━━ Data section

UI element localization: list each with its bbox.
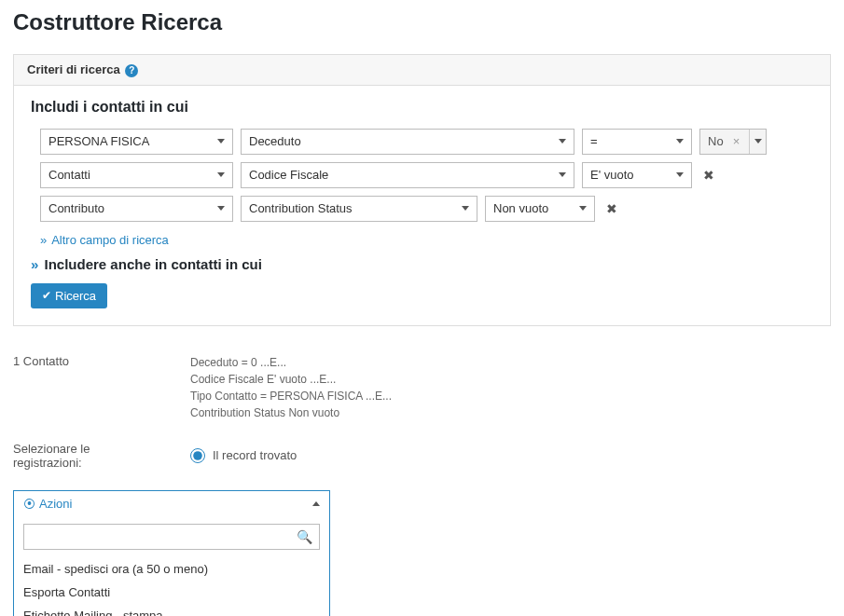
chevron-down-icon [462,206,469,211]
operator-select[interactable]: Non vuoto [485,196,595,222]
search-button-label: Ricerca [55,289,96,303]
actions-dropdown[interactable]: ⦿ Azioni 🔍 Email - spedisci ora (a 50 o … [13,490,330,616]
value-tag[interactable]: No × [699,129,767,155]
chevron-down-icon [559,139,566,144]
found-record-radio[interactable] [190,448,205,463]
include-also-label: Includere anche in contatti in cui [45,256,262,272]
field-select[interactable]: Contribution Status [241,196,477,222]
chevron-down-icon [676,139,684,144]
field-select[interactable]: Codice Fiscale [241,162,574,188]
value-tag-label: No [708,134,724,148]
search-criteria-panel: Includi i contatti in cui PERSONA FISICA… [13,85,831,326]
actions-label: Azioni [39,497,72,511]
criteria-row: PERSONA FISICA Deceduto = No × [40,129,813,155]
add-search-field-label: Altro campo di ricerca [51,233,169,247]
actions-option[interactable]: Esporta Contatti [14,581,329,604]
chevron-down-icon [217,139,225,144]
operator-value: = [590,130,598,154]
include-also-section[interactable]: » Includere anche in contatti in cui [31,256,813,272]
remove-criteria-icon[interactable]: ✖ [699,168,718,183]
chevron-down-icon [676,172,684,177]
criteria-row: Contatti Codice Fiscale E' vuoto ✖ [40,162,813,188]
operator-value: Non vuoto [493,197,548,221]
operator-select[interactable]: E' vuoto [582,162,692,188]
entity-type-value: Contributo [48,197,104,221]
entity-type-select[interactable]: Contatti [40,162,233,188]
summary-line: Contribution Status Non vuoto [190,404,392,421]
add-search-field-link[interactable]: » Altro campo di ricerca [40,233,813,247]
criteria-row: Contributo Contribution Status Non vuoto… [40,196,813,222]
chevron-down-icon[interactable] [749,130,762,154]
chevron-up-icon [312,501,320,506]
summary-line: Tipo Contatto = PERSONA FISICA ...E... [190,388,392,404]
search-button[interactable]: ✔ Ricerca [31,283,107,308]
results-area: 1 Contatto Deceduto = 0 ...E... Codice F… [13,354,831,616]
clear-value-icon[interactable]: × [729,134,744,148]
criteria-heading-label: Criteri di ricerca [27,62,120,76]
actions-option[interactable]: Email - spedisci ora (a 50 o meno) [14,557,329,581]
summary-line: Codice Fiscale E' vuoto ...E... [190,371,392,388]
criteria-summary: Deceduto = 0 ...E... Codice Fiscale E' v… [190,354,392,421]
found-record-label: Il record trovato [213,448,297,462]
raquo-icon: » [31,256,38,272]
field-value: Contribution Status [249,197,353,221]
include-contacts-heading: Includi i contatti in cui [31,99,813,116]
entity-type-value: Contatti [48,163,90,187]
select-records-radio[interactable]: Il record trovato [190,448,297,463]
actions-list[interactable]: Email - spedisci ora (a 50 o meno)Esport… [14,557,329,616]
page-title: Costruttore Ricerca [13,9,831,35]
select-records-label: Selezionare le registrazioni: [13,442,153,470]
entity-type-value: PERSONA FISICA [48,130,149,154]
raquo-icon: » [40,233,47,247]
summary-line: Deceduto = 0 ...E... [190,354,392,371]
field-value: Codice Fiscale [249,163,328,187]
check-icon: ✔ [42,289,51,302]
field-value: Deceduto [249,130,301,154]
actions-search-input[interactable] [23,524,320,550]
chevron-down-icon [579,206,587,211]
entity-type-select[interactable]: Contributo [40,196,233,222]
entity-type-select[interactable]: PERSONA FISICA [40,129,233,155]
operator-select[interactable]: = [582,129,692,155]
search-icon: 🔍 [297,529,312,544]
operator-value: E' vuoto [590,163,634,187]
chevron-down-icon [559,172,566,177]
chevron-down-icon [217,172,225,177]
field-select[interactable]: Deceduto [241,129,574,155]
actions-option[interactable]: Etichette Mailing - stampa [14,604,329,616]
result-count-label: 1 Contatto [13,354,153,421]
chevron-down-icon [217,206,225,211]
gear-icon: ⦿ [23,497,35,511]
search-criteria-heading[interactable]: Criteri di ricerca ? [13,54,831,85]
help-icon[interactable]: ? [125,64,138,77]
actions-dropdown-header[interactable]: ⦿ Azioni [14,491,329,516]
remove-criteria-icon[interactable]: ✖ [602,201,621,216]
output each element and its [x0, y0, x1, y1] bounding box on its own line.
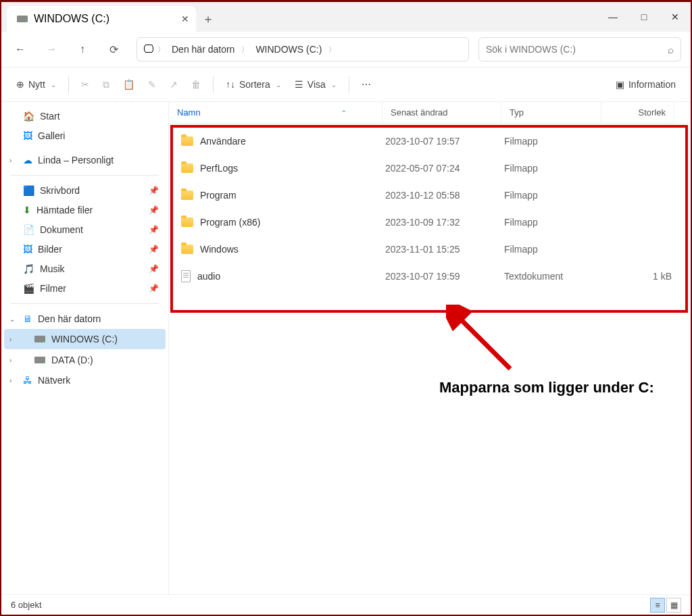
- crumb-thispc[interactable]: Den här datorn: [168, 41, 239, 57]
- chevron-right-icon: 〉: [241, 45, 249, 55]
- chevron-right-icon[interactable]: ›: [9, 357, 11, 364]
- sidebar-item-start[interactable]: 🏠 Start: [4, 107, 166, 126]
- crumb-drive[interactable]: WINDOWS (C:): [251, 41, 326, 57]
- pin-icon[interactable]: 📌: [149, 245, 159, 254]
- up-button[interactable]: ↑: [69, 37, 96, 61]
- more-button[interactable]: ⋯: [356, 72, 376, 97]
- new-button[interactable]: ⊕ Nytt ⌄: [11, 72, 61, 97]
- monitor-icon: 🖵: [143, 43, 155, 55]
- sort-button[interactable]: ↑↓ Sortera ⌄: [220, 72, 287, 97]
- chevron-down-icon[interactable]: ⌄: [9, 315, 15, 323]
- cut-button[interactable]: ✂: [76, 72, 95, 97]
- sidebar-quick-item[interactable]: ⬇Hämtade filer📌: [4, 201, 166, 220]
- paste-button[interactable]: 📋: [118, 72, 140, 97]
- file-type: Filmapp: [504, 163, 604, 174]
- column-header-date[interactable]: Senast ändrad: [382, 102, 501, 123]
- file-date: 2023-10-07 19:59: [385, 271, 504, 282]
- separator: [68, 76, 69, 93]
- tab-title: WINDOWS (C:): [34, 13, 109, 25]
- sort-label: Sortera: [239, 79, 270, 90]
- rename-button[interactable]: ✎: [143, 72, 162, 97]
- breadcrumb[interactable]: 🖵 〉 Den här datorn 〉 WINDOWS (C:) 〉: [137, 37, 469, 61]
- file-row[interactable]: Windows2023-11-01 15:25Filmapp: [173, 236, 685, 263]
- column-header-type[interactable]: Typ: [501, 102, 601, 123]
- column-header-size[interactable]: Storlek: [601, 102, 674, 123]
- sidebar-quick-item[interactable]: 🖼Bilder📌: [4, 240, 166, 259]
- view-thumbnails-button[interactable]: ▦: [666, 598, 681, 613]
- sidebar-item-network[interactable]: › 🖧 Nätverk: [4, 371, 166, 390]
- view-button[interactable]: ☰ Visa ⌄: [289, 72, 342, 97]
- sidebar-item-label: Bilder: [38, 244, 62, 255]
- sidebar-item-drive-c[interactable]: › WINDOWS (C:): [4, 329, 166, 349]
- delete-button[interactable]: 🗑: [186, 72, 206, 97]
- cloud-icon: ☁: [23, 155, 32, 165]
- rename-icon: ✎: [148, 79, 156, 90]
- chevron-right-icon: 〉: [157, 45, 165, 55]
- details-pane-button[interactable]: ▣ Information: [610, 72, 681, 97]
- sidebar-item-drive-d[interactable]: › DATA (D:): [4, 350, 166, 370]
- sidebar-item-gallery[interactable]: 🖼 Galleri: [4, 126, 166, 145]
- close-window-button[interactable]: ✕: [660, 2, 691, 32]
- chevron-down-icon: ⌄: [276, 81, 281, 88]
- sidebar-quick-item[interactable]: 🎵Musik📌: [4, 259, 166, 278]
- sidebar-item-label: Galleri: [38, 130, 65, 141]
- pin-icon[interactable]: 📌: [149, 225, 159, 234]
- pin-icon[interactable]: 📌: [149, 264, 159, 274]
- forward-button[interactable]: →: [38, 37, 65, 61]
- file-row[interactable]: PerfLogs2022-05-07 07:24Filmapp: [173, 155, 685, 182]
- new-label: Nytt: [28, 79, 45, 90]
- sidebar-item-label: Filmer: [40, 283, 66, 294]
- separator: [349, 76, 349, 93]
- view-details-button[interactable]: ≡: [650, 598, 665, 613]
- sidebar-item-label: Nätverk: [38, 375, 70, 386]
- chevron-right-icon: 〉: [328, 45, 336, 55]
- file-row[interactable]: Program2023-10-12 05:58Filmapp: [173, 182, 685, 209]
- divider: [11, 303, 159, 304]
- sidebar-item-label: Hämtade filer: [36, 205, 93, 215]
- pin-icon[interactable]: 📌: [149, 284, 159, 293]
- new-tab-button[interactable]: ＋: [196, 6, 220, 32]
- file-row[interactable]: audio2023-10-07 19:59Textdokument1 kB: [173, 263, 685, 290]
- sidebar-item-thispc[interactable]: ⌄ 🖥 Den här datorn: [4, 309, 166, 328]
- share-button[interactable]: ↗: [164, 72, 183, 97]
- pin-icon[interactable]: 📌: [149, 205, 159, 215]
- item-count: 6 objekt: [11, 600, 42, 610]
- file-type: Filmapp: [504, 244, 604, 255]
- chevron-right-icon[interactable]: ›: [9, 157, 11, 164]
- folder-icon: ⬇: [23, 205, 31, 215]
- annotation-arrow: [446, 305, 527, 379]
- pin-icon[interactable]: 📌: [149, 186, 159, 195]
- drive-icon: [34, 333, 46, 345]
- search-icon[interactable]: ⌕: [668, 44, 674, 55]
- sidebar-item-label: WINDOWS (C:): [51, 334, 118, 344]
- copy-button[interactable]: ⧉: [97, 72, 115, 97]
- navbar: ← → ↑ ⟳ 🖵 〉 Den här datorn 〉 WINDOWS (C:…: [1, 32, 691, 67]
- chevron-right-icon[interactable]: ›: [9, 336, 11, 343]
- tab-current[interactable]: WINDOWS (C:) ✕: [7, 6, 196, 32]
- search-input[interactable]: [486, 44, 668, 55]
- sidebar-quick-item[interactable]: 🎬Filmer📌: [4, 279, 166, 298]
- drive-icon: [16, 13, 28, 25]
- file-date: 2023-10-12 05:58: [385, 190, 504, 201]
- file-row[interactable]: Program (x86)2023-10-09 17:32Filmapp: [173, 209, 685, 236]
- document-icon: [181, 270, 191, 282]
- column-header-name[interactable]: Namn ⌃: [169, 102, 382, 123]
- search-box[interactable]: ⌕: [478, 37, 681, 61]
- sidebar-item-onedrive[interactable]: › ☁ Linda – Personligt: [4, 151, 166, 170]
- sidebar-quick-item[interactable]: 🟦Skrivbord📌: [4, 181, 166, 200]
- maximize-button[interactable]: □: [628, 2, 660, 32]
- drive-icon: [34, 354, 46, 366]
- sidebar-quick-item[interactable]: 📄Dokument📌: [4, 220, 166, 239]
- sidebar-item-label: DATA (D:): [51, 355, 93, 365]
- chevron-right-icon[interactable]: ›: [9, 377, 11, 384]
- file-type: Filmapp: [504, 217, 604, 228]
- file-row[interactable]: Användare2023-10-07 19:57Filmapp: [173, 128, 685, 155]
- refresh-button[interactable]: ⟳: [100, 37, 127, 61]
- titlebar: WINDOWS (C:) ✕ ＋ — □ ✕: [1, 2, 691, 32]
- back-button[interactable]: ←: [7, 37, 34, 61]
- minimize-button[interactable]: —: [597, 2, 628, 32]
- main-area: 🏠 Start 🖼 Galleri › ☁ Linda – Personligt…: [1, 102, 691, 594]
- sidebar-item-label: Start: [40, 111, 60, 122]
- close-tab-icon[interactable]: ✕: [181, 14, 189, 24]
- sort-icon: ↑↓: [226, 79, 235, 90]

━━━━

### Assigned task
In the data above, which lines have "Nytt"? Report each of them.

### Written answer
- new-button[interactable]: ⊕ Nytt ⌄: [11, 72, 61, 97]
- new-label: Nytt: [28, 79, 45, 90]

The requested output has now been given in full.